Pod Deletion Policy When Node is Down #55
Description
Description
There should be an option to configure RUSTFS operator to set the pod deletion policy when the node is down. The option can be set to FORCE DELETE, DELETE, DO NOTHING depending on the configuration. This feature was inspired by Longhorn Pod Deletion when Node is Down setting option.
Value Proposition
This would automate the deletion and creation of pods when the node is not ready. The feature useful in situations where the node goes down due to hard drive disconnect or unreliable network conditions. And the pod is stuck in a terminating state. But the RUSTFS operator software can force terminate the pod if it is stuck and create a new pod. Hence, we achieve high availability without human intervention.
Currently, the system admins must manually force delete the pod when it is stuck in terminating state, before the new pod is recreated. This adds more workload on the system admin, if the process can be automated within the configurations. But we need to make sure to implement this in a way that guaranteed the consistency of the objects in the RUSTFS S3 server. Otherwise, such the process can damage the data.
Goals
The feature should provide a way for system admin to automate the deletion of pods on node that go down. This will make the RUSTFS cluster more highly available, by reducing the need for system admins to delete pods that are stuck in the termination state before creating new StatefulSet pods to replace the old ones.
Non-Goals
This feature should be configured from RUSTFS operator for global configuration or each individual RUSTFS instance manifest yaml file for local configuration.
Discussion
I've been trying to get this implemented in keycloak IAM as well, since Keycloak uses StatefulSet instead of Deployment as their default deployment option.

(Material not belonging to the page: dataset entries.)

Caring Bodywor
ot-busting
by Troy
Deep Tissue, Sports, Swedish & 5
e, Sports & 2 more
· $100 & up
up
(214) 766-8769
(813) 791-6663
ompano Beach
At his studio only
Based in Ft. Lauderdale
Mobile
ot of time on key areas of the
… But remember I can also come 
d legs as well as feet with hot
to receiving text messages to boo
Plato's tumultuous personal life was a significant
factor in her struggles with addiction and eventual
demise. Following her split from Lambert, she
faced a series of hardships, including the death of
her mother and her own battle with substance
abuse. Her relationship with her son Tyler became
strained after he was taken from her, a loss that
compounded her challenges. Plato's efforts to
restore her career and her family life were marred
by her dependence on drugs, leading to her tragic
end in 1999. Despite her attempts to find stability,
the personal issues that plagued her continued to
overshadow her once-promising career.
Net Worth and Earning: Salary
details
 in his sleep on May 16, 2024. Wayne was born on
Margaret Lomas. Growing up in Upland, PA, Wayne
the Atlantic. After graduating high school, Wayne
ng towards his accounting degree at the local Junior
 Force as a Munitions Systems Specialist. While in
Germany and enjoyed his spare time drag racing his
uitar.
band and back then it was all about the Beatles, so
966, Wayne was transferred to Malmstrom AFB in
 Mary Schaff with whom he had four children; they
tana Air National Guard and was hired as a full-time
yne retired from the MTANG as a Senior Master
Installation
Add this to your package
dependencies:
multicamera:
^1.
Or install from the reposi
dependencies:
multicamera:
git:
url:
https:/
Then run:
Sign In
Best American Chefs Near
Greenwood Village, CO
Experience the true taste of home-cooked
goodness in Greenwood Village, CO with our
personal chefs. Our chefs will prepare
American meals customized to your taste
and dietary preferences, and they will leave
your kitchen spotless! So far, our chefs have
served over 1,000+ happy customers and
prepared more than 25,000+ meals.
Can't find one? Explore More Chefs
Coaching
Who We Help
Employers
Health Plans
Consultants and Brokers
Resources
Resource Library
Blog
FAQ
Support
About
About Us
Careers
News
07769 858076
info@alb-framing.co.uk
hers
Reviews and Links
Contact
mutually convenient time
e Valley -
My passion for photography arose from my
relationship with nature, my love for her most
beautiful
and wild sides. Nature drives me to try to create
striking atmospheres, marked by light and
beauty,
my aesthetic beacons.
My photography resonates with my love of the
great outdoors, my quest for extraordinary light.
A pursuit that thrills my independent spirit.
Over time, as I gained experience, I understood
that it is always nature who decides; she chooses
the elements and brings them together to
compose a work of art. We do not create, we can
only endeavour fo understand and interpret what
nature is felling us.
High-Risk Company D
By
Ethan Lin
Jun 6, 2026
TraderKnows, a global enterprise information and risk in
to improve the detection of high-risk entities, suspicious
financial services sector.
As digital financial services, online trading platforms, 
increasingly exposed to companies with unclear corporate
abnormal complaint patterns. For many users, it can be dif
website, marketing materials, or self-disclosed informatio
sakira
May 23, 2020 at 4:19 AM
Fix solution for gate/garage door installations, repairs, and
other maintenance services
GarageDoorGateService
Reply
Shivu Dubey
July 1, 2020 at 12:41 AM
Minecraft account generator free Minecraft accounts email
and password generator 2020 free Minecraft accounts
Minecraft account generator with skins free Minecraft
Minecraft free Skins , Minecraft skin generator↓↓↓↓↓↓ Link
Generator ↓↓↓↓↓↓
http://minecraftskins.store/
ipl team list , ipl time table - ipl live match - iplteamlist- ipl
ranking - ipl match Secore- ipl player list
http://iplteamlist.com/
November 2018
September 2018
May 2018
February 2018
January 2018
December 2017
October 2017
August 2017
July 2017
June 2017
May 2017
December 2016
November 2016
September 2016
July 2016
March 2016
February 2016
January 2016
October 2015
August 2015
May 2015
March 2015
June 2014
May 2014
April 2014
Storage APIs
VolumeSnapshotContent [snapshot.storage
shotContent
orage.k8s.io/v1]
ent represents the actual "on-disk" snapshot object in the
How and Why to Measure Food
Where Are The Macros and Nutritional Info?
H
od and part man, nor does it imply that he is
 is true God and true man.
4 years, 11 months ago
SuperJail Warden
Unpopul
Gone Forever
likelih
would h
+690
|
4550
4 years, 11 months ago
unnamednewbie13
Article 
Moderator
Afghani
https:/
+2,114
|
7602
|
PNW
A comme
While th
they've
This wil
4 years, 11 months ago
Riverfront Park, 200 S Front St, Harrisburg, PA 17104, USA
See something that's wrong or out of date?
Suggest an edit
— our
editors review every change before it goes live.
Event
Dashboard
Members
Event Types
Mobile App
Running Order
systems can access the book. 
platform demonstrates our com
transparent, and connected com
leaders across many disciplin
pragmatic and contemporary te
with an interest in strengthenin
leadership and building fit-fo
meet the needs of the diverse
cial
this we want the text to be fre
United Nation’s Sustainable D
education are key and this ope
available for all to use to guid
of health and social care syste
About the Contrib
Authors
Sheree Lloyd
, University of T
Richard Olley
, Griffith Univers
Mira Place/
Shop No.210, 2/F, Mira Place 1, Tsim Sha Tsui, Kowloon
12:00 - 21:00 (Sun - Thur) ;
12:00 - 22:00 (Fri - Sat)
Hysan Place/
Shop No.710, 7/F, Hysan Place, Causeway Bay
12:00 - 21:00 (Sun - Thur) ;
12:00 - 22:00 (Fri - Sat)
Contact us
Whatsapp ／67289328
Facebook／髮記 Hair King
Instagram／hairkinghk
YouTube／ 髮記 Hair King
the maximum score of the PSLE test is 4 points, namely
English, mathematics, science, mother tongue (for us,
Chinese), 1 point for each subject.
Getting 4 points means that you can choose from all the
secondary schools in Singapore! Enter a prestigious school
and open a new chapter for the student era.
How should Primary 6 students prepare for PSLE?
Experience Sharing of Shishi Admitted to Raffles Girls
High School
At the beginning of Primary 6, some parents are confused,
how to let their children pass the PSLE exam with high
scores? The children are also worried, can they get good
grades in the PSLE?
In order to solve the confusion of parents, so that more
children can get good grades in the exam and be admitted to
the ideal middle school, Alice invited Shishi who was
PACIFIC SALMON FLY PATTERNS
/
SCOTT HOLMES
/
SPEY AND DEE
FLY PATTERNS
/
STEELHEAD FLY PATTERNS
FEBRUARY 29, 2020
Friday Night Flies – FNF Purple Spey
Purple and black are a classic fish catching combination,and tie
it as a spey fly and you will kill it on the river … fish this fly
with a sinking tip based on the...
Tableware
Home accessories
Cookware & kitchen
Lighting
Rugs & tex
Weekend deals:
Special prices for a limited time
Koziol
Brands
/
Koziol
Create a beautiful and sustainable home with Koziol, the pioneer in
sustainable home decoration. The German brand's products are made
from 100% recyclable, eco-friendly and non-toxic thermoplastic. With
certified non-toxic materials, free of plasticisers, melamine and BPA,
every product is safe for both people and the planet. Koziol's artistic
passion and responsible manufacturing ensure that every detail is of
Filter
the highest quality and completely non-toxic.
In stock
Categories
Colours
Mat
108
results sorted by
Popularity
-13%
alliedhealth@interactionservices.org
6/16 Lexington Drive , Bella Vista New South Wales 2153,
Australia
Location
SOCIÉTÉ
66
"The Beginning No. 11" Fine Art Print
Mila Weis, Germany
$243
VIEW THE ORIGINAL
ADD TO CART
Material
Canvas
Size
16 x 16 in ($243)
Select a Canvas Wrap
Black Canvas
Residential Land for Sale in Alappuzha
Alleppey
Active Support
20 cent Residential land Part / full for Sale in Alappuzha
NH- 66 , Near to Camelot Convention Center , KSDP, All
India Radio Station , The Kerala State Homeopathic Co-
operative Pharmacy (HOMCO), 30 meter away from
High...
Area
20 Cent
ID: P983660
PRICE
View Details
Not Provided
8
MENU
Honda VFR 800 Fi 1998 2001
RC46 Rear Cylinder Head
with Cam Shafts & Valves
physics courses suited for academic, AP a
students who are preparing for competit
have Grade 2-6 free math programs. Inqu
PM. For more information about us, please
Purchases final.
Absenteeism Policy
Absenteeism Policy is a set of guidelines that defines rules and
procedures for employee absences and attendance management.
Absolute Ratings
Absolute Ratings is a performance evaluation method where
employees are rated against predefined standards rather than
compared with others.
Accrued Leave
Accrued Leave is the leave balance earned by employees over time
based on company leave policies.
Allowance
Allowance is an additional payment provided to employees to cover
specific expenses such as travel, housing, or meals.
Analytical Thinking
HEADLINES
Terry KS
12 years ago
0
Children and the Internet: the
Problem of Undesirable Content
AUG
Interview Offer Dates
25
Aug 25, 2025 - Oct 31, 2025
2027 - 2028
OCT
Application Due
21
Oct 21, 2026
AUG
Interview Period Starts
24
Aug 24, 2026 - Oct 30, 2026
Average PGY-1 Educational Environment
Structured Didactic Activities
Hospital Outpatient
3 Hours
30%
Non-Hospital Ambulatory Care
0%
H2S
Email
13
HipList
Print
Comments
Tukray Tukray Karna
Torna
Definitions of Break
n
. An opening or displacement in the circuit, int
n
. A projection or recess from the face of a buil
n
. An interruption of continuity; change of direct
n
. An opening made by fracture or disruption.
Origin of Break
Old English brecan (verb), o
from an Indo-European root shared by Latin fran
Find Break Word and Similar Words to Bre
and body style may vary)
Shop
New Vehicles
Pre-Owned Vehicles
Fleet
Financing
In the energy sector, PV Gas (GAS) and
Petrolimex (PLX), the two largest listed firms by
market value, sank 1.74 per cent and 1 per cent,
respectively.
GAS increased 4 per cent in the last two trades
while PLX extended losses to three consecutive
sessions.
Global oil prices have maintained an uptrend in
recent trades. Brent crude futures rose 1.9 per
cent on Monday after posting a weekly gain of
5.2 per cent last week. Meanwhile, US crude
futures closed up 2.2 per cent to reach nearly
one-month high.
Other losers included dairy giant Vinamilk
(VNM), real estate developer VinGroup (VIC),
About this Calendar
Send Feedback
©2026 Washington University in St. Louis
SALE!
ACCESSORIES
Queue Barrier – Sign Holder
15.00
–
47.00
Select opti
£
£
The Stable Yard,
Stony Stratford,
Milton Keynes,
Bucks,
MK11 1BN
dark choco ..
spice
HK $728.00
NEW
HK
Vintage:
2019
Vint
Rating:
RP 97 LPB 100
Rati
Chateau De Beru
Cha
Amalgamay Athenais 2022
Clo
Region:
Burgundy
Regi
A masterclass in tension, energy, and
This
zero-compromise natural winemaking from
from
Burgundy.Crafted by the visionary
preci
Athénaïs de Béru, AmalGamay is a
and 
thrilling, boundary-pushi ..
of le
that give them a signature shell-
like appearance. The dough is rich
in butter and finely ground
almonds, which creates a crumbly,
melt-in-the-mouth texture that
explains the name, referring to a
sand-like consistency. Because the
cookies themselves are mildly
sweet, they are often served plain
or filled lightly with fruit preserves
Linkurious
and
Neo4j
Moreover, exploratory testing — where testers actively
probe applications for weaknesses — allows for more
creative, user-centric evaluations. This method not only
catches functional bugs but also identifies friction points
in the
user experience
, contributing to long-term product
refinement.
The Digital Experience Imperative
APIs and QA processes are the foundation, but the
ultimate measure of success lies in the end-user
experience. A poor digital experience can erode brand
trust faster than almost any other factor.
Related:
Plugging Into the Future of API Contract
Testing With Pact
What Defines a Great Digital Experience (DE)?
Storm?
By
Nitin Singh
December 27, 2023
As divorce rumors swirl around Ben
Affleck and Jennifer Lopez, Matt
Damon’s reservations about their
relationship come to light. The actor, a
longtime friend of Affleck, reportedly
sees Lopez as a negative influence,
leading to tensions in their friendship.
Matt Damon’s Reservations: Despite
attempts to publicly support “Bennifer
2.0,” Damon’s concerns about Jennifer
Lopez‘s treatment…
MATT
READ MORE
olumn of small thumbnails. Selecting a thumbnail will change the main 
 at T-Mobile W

Currently, this is not implemented by MinIO and this feature would distinguish this project for scalable self hosted object storage solutions while bringing the features closer to managed services like AWS S3 and Alibaba OSS. I've tried to use toleration and taint and it doesn't seem to work on MinIO to force evict terminating pods.
Notes
The idea is based on a similar feature offered by Longhorn Block Storage to automate the force termination of pods when the node goes down 1.
The downside is consistency guarantee since, we are terminating a StatefulSet before it is ready to be fully removed. The system admin should be made aware of this downside. Or an internal mechanism to guarantee object consistency needs to be implemented within the operator.